Earthjustice, the Sierra Club, the Environmental Integrity Project, and several other groups want the Environmental Protection Agency to finalize coal ash standards the agency proposed after a massive and expensive 2008 spill.
"It is well past time the EPA acts on promises made years ago to protect the nation from coal ash contamination and life-threatening coal ash ponds," Earthjustice attorney Lisa Evans said in a statement. The groups filed suit in the U.S. District Court for the District of Columbia.
The EPA proposed regulating coal ash, or byproducts of coal combustion in power plants, in 2010, after a spill at a storage site at a Tennessee Valley Authority power plant.

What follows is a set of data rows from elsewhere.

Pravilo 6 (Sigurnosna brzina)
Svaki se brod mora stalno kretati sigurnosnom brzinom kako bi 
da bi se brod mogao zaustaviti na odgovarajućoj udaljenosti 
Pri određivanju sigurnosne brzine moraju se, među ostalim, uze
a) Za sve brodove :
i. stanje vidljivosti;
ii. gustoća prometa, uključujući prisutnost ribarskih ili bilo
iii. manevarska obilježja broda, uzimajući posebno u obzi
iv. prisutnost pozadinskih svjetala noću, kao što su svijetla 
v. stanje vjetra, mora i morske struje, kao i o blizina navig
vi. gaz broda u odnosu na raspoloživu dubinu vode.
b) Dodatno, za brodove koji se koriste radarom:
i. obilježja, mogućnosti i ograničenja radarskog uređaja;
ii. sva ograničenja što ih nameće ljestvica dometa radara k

The 2008 accident caused a flood of sludge for which cleanup was estimated to cost more than $1 billion.
Environmental groups way coal ash disposal can lead to groundwater contamination from improperly built storage ponds and landfills. The EPA has said contaminants such as mercury, arsenic and cadmium in coal ash could cause cancer if they get into the water supply.

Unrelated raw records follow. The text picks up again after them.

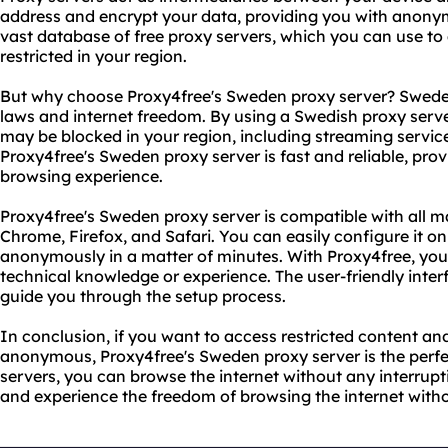
address and encrypt your data, providing you with anonym
vast database of free proxy servers, which you can use t
restricted in your region.
But why choose Proxy4free's Sweden proxy server? Sweden 
laws and internet freedom. By using a Swedish proxy serv
may be blocked in your region, including streaming service
Proxy4free's Sweden proxy server is fast and reliable, pro
browsing experience.
Proxy4free's Sweden proxy server is compatible with all m
Chrome, Firefox, and Safari. You can easily configure it o
anonymously in a matter of minutes. With Proxy4free, you
technical knowledge or experience. The user-friendly interf
guide you through the setup process.
In conclusion, if you want to access restricted content and
anonymous, Proxy4free's Sweden proxy server is the perfect
servers, you can browse the internet without any interruptio
and experience the freedom of browsing the internet witho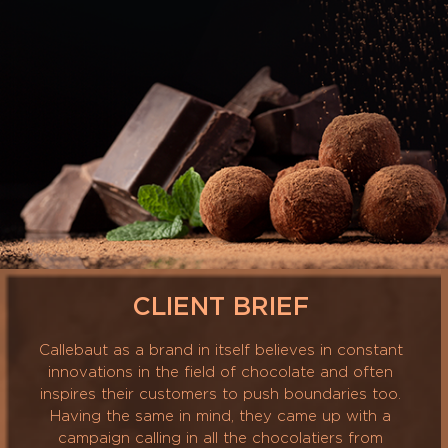
CLIENT BRIEF
Callebaut as a brand in itself believes in constant
innovations in the field of chocolate and often
inspires their customers to push boundaries too.
Having the same in mind, they came up with a
campaign calling in all the chocolatiers from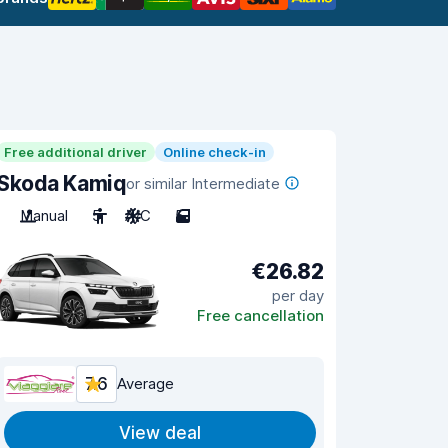
Free additional driver
Online check-in
Skoda Kamiq
or similar Intermediate
Manual
5
A/C
5
€26.82
per day
Free cancellation
7.6
Average
View deal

Earthjustice last week released data obtained from the EPA that shows previously unknown instances of contaminated groundwater at 29 U.S. power plants. The report shows arsenic, lead and other pollutants in water near the coal-fired plants.
"When plants are monitoring they're generally, much more often than not, finding the contamination," Evans said. "Which then, of course, begs the question of, why aren't there federal protections to stop this contamination?"
The EPA did not respond to requests for comment.
The Obama administration is going into a tough election year fighting accusations that its regulations will stifle business in a struggling economy. Republicans in Congress have attacked the EPA in particular, accusing it of a war on coal-fired power plants due to new emissions rules.
The agency proposed two versions of the coal ash rules. One would be tougher on existing facilities; both versions would require liners and groundwater monitoring at new storage sites.
The final rules are expected sometime this summer, but Evans said the EPA needs to set a hard deadline to finish.
Lawmakers from both parties have criticized the proposed changes. Some say regulating coal ash would stifle industries that use recycled waste. In a letter to EPA Administrator Lisa Jackson in 2010, 35 senators argued the proposal would place unfair burdens on utilities and could cost jobs.
The U.S. House of Representatives passed a bill in October that would hand the responsibility for regulating coal ash disposal to the states. A bipartisan group of senators backed the bill, but it has not gained much attention since.